All patients 65 years of age or older with a diagnosis of a proximal humerus fracture that underwent either ORIF, HA, total shoulder arthroplasty (TSA), or RTSA between January 1, 2000, and December 31, 2017, were included. International Classification of Diseases, Ninth Revision, Clinical Modification (ICD-9-CM) diagnosis and procedure codes were used to identify cases prior to December 2014 and the ICD-10-CM was used to identify all cases after December 2014. As the ICD-9-CM procedure codes do not distinguish between RTSA and TSA, patients undergoing either procedure were analyzed together as patients undergoing shoulder arthroplasty (SA). All pathologic fractures were excluded from the analysis.

The primary long-term outcomes of interest were the conversion of ORIF to arthroplasty and all-cause reoperation. To meet the criteria for conversion, ORIF patients were required to present for a subsequent inpatient encounter with (1) a diagnosis code for ORIF failure, (2) a procedure code for internal fixation removal, and (3) a procedure code for shoulder arthroplasty. All-cause reoperation included implant removal, revision ORIF, conversion of ORIF to arthroplasty, revision of prior arthroplasty, conversion of hemiarthroplasty, ORIF of periprosthetic fracture, or implant removal. To meet the criteria for all-cause reoperation, patients must have presented for a subsequent encounter with a diagnosis code for ORIF, HA, or SA failure AND a procedure code for revision ORIF, implant removal, or SA revision.

Secondary outcomes included length of stay, 30-day all-cause readmission, and major short-term complications, which were adapted from the 2021 Centers for Medicare and Medicaid Services (CMS) Complication Measure Updates and Specifications for total joint replacement.¹² Short-term complications included readmission for hardware complication, infection, arthritis, loosening, osteolysis, or periprosthetic fracture or dislocation. See Supplemental Appendix 1 for a list of specific ICD-9-CM and ICD-10-CM codes used to define inclusion criteria, treatment failure, conversion, and revision.

Statistical Analysis

Patient demographics (age, sex, race/ethnicity, insurance status, obesity, diabetes, and other comorbidities) and short-term outcomes were summarized and compared between treatment cohorts. The overall study period was divided into 4 time periods and the proportion of cases treated with each procedure during each time period was reported. Subgroup analysis comparing demographics and outcomes between the early (2000-2004) and late (2015-2017) cohorts was performed for patients that underwent ORIF or SA. Multivariate analysis with logistic regression was performed to identify risk factors for 30-day readmission and major short-term complications. Regression results were reported as odds ratios (ORs) with 95% confidence intervals (CIs) and P-values.

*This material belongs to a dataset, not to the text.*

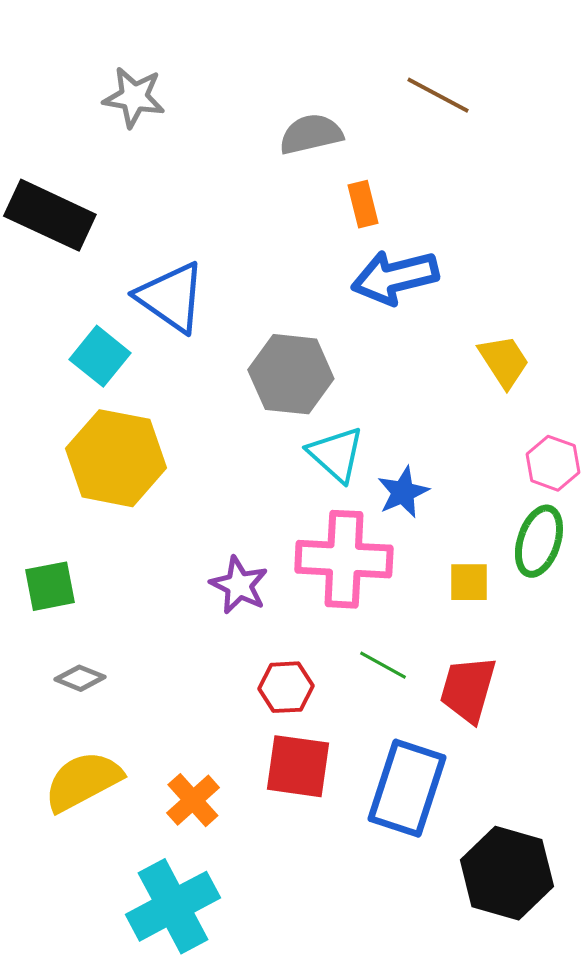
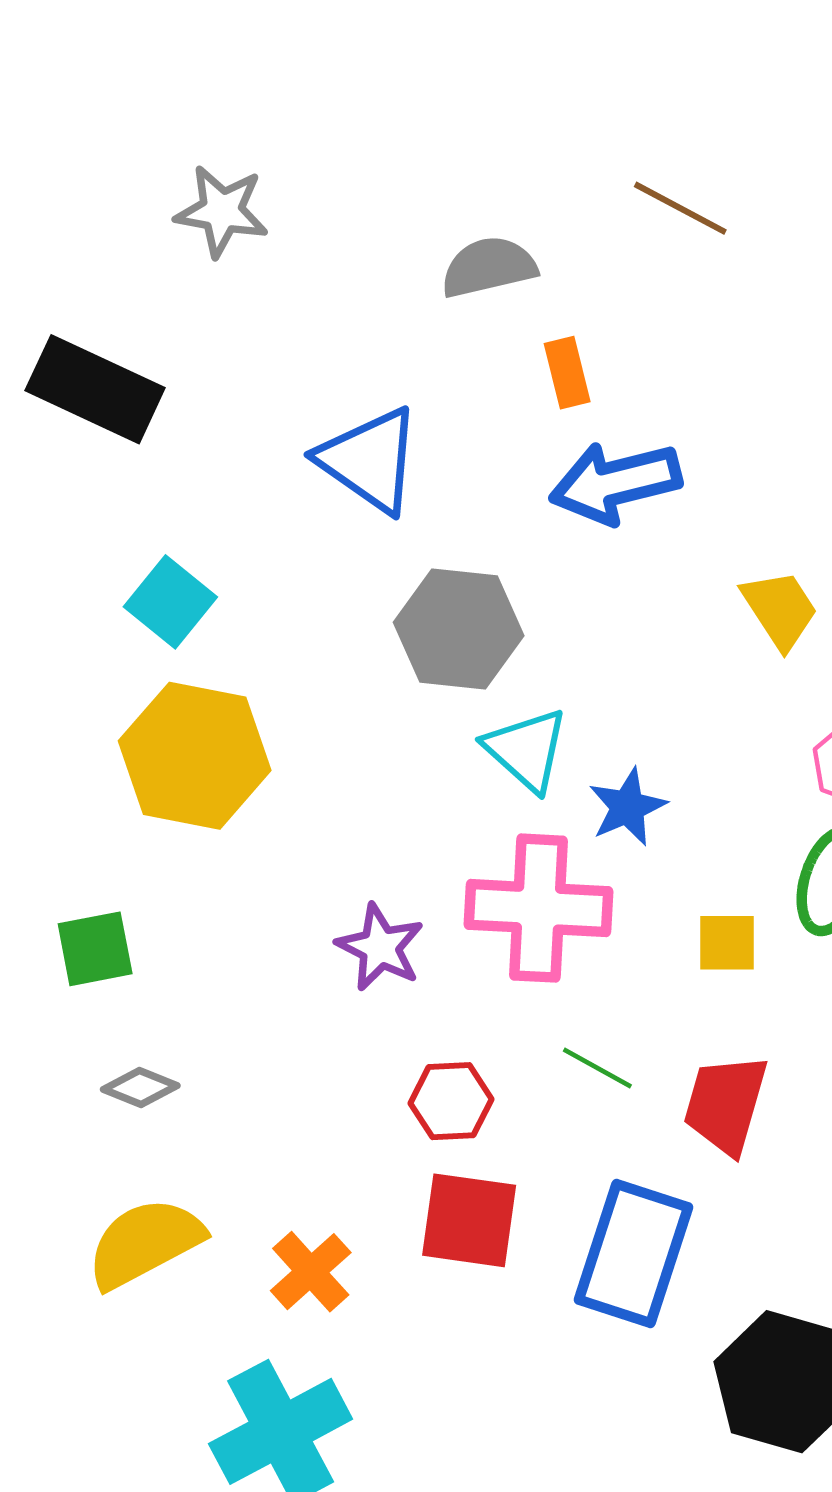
blue triangle: (171, 297) -> (370, 460), moved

Kaplan–Meier survivorship curves were generated to estimate 10-year conversion-free survival in all geriatric PHF ORIF patients. Multivariate Cox proportional hazards models including hospital and patient characteristics were performed to identify risk factors for ORIF conversion to arthroplasty.

Next, Kaplan–Meier survivorship curves were generated to estimate 10-year all-cause reoperation-free survival in geriatric patients who underwent ORIF, HA, or SA for proximal humerus fractures. Multivariate Cox proportional hazards models including hospital and patient characteristics were performed to identify risk factors for all-cause reoperation. In all analyses, age was included as a continuous variable.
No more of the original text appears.